* _EXTRACTED DATA_:
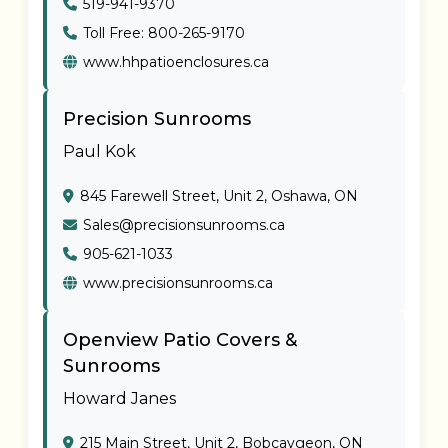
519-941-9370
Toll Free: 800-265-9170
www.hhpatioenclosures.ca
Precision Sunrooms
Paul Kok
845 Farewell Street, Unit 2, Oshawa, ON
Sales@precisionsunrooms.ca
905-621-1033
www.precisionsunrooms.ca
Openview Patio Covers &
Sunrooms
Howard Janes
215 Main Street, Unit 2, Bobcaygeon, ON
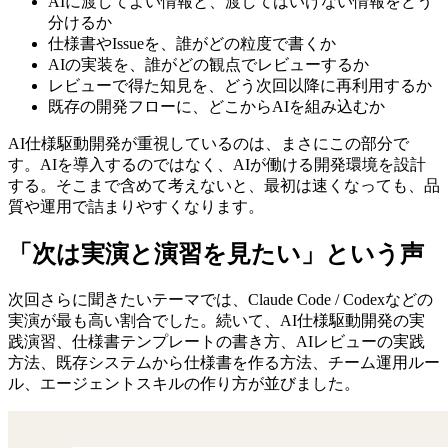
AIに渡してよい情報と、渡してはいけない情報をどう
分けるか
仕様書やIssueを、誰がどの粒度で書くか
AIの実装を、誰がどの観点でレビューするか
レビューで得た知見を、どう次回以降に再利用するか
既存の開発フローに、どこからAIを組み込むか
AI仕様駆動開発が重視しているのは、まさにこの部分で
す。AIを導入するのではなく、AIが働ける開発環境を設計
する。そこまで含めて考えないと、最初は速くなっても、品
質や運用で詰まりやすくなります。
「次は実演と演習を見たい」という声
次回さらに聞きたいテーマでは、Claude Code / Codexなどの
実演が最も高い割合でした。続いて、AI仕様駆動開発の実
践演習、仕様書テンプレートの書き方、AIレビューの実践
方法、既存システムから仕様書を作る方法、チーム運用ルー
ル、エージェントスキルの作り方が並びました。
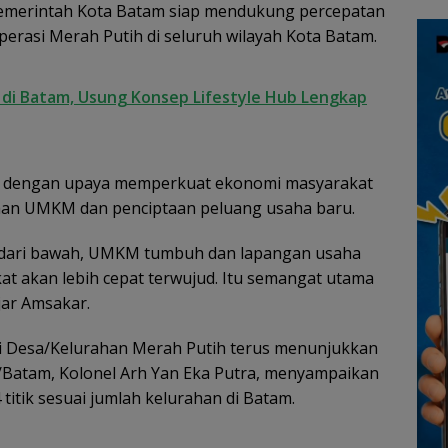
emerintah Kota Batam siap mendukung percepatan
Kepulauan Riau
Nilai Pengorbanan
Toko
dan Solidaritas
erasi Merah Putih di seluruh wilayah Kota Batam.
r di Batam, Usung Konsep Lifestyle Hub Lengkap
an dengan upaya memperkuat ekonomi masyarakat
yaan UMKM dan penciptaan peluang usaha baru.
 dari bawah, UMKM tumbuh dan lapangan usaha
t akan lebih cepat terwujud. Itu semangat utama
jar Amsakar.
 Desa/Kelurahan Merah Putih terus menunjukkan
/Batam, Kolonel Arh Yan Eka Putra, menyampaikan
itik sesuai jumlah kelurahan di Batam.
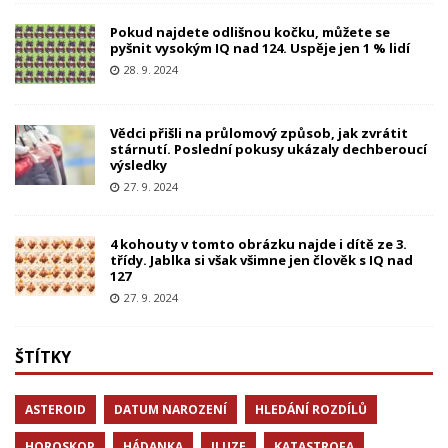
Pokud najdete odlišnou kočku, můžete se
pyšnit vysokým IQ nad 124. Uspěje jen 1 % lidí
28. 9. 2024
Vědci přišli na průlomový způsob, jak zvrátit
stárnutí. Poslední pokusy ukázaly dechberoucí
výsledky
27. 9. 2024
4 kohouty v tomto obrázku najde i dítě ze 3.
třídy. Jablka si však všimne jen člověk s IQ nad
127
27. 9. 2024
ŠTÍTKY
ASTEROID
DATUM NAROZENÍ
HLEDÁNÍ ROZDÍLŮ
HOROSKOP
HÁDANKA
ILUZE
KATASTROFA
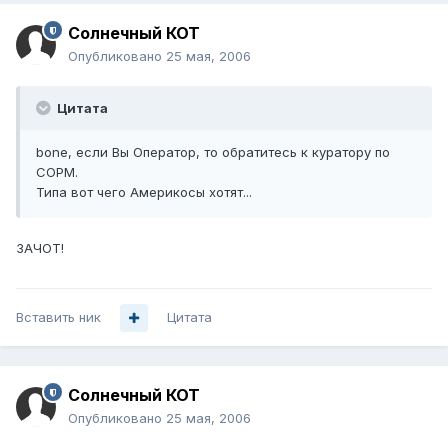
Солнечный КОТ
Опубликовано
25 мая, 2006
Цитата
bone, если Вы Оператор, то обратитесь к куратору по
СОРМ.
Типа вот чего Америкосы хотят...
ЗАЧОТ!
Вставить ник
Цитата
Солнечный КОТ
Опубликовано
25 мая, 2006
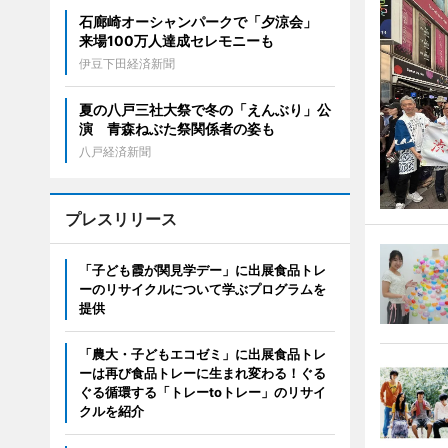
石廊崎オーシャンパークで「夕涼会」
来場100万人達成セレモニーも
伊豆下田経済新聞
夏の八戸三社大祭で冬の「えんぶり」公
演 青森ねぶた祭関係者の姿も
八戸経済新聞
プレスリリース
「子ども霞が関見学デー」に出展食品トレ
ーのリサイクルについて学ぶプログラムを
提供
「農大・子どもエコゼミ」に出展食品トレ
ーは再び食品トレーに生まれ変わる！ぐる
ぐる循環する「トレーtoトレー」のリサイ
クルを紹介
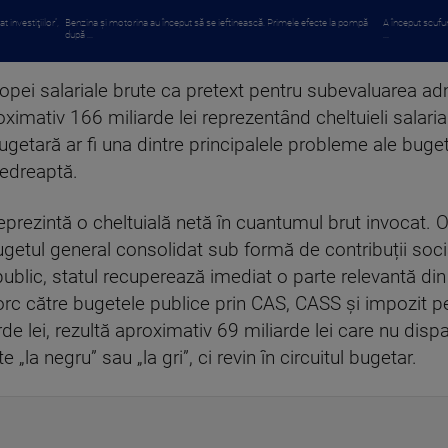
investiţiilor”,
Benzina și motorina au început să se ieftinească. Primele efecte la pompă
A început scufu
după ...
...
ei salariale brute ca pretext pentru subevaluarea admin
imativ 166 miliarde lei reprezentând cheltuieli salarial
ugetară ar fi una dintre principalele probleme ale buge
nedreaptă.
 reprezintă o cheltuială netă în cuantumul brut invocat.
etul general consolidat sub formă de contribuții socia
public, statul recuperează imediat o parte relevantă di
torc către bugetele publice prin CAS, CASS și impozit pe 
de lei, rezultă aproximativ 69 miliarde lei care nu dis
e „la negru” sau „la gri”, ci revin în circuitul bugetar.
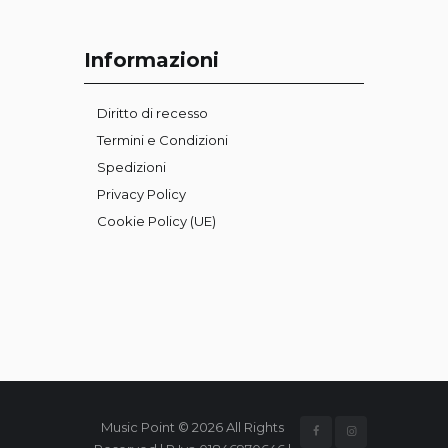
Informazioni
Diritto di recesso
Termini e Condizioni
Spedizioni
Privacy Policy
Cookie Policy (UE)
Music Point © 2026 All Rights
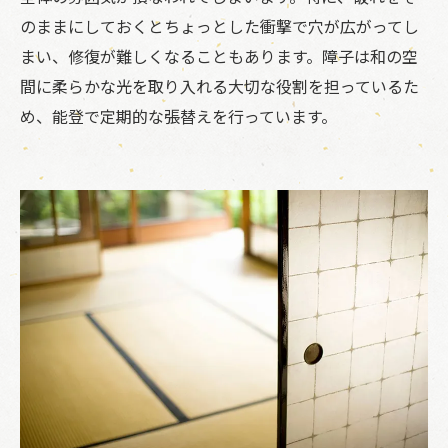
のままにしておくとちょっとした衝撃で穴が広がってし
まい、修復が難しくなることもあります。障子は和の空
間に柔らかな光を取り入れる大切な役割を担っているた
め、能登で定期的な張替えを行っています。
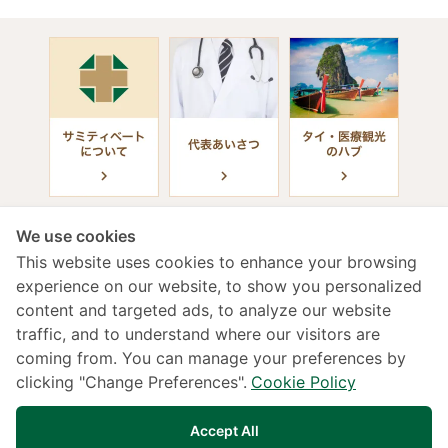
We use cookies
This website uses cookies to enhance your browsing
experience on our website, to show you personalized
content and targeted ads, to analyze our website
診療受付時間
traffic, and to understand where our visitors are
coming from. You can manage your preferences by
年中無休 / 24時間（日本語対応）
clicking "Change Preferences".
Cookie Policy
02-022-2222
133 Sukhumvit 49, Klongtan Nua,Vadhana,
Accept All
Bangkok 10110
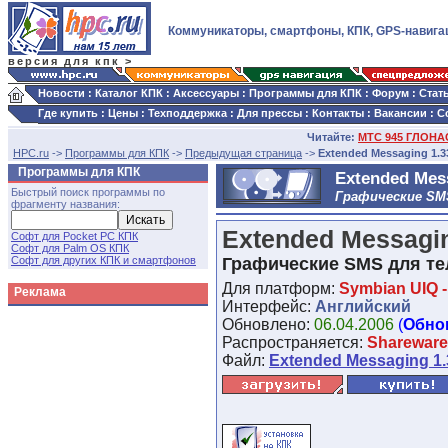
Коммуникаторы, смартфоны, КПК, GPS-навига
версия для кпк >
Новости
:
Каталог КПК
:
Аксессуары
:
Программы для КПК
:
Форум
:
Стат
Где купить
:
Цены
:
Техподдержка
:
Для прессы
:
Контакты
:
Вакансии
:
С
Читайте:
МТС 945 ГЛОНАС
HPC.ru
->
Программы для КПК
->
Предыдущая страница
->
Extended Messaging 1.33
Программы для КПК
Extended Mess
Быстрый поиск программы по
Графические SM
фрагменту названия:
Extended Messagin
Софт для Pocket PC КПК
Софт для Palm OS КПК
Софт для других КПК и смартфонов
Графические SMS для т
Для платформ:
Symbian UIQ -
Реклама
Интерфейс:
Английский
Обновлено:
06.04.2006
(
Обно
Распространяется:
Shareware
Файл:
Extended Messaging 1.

* _TASK_:
Using the material above, return each line in which the word "Merah" occurs.

* _RESPONSE BOX_:
erasi Merah Putih di seluruh wilayah Kota Batam.
 Desa/Kelurahan Merah Putih terus menunjukkan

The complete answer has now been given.